On May 14, 2020, the Enlarged Board of Appeals of the European Patent Organisation (EPO) has issued an opinion [click to access] about the interpretation of Art. 53(b) read with Rule 28(2) of the European Patent Convention (EPC). According to the said provision, the plant or animal varieties or essentially biological processes for the production of plants or animals are not patentable. The impugned decision now also exempts patenting of the products obtained from the essentially biological processes, as given under Art. 53(b).
Before the impugned decision, the Enlarged Board, being the highest judicial authority of EPO, had decided in cases G 2/12 (Tomato case) and G 2/13 (broccoli case) while interpreting Article 53(b) EPC, that the non‑patentability of essentially biological processes for the production of plants or animals did not extend to products that are exclusively obtained by means of an essentially biological process. [decision is accessible here]

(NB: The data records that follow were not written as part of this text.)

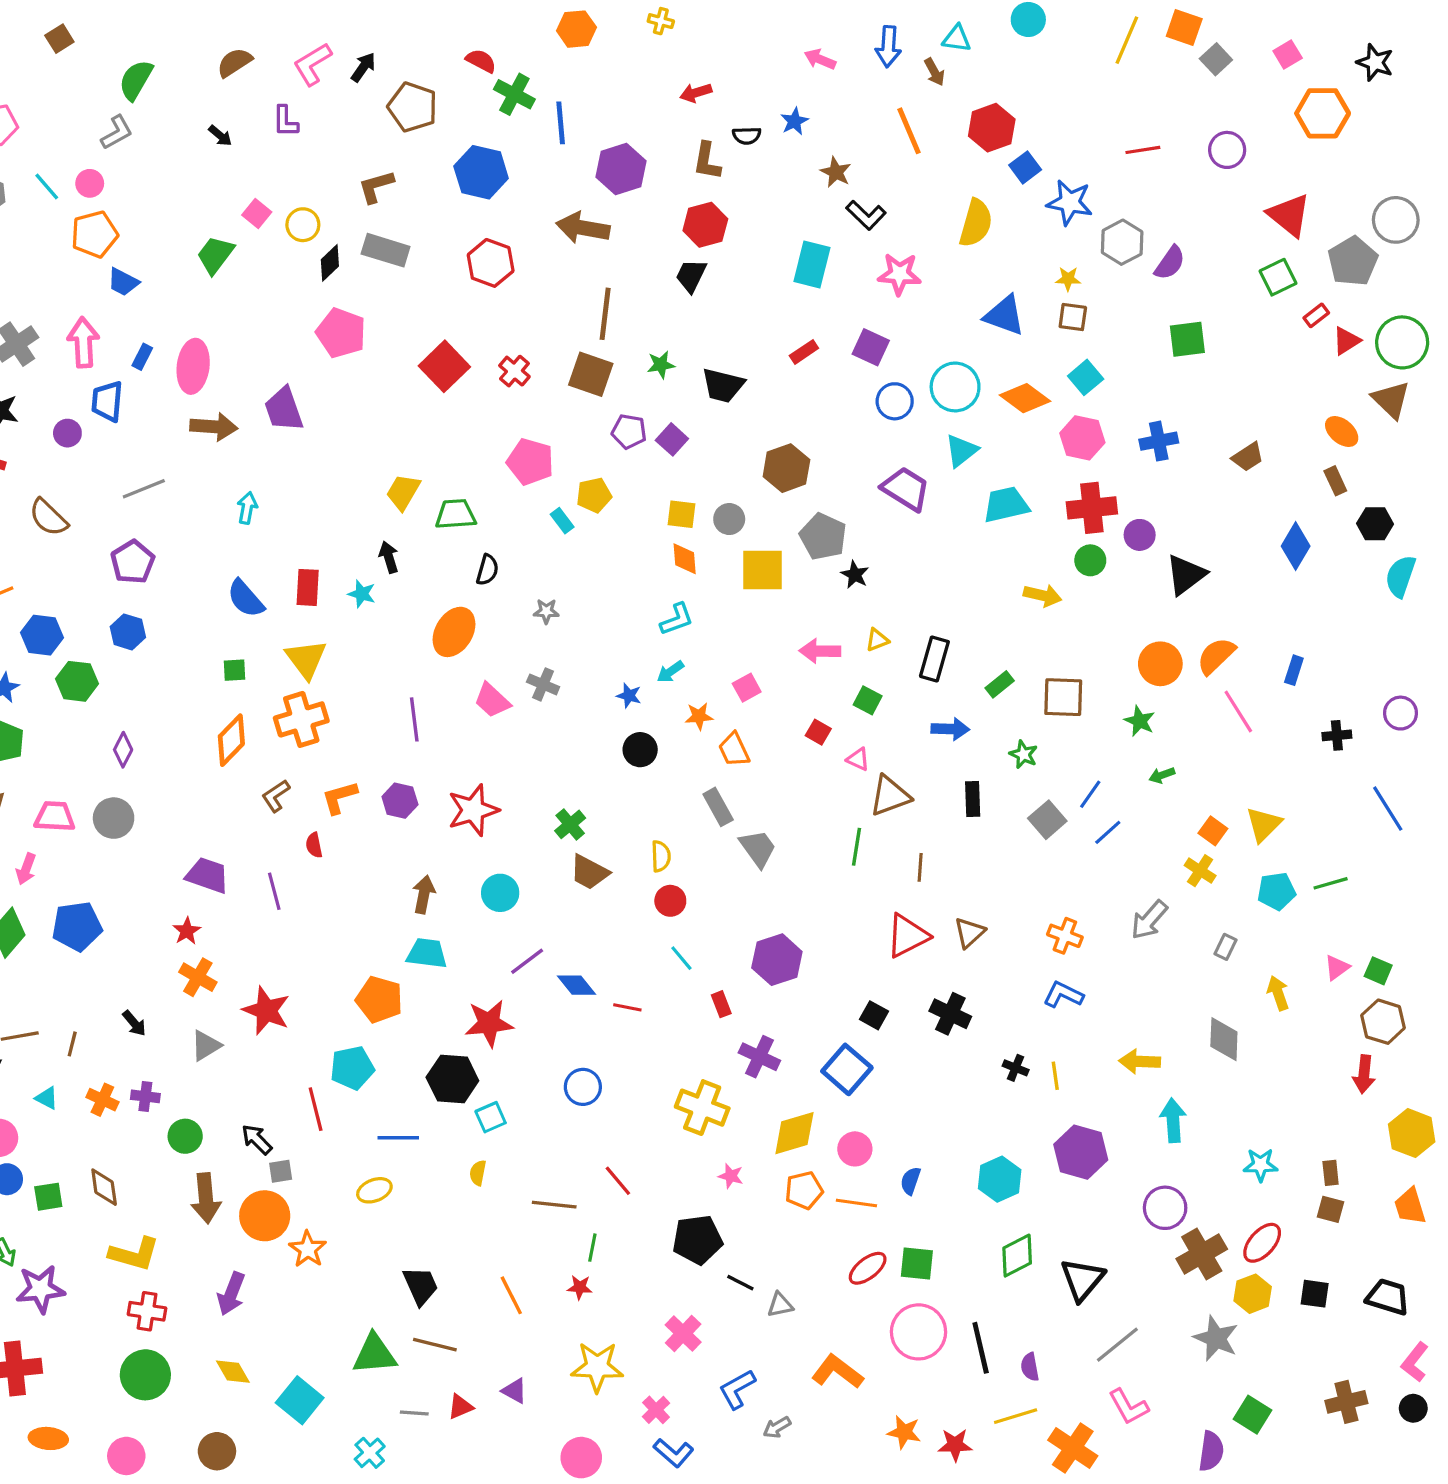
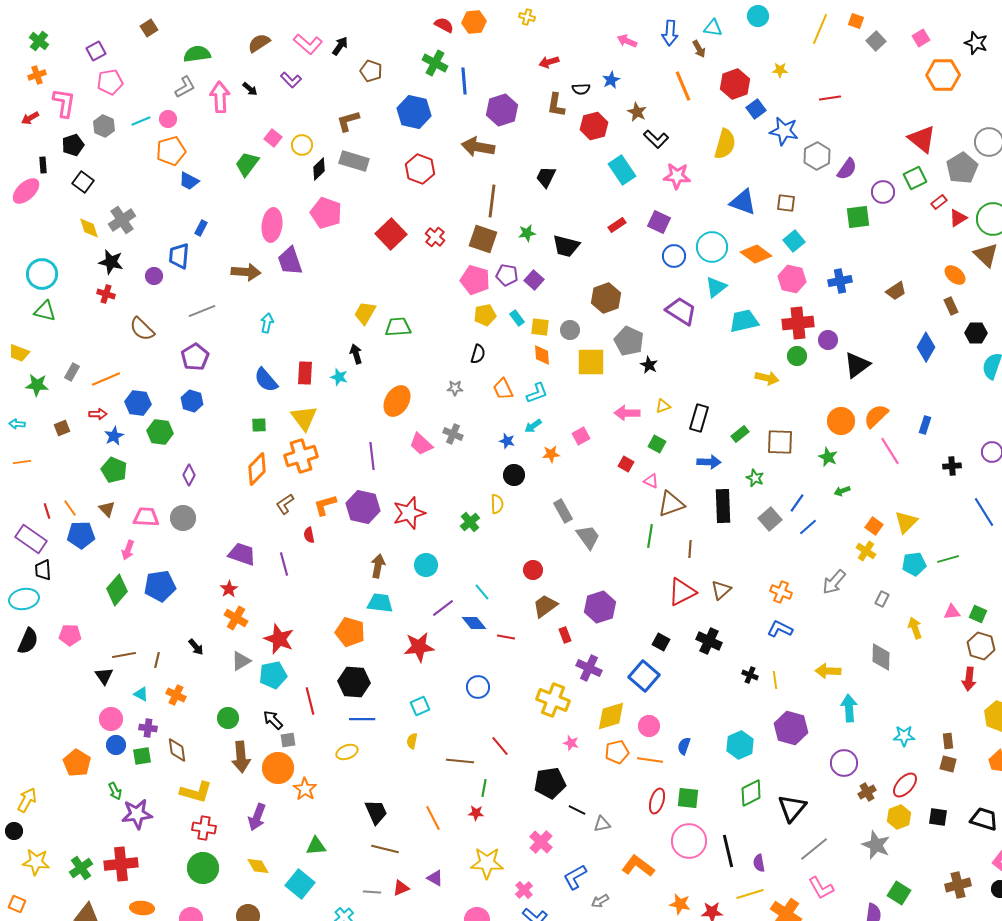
orange square: (1184, 27) -> (856, 21), size x0.7
red semicircle: (481, 61) -> (444, 25), moved
pink L-shape: (312, 64) -> (308, 44), turned -108
green semicircle: (136, 80) -> (197, 54), turned 52
brown pentagon: (413, 107) -> (371, 71), size x0.7
purple L-shape: (285, 121) -> (291, 80), turned -45
purple circle: (1227, 150) -> (883, 192), moved
cyan line: (47, 187) -> (141, 121), turned -72
red hexagon: (705, 225) -> (594, 126), moved
cyan rectangle: (812, 264) -> (622, 170), turned -48
yellow star: (1068, 279) -> (780, 70), moved
pink arrow: (83, 342) -> (220, 97), moved
pink ellipse: (193, 366) -> (272, 225), moved
pink pentagon: (530, 462) -> (475, 280), moved
cyan rectangle: (562, 521) -> (517, 318), moved
black semicircle: (487, 570) -> (478, 354), moved
orange trapezoid: (734, 750) -> (503, 389), moved
black rectangle: (973, 799) -> (723, 506), size x1.5
purple hexagon: (400, 801) -> (363, 507), size x1.5
yellow semicircle: (661, 856) -> (497, 504), moved
brown trapezoid: (589, 872) -> (545, 606), moved, turned 116
cyan line: (681, 958) -> (482, 592), moved
pink triangle: (1337, 968) -> (952, 612), turned 30
cyan pentagon: (352, 1068) -> (273, 675), moved
black hexagon: (452, 1079) -> (354, 682), moved
purple cross: (145, 1096) -> (148, 728), moved
brown cross: (1202, 1254) -> (867, 792), size x0.6
red ellipse: (868, 1268) -> (657, 801), turned -35
green triangle: (374, 1354) -> (316, 846), moved, size x0.7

With the current decision, the exemption on patenting of the products obtained from the essentially biological processes in EPC appears very similar to Section 3(j) of the Indian Patents Act, 1970. Precisely, in the Monsanto Case, the Indian courts had also clarified the interpretation of Section 3(j); the plants or products obtained by using essentially biological process are excluded from patentability under Section 3(j). Thus, the impugned decision of the Enlarged Board has a similar sense as Section 3(j) of the Indian patent act. However, US patents law differently looks into these provisions.
This decision is definitely a blow to the stakeholders in the agriculture industry. But it might be a step towards fulfiling the purpose of the law.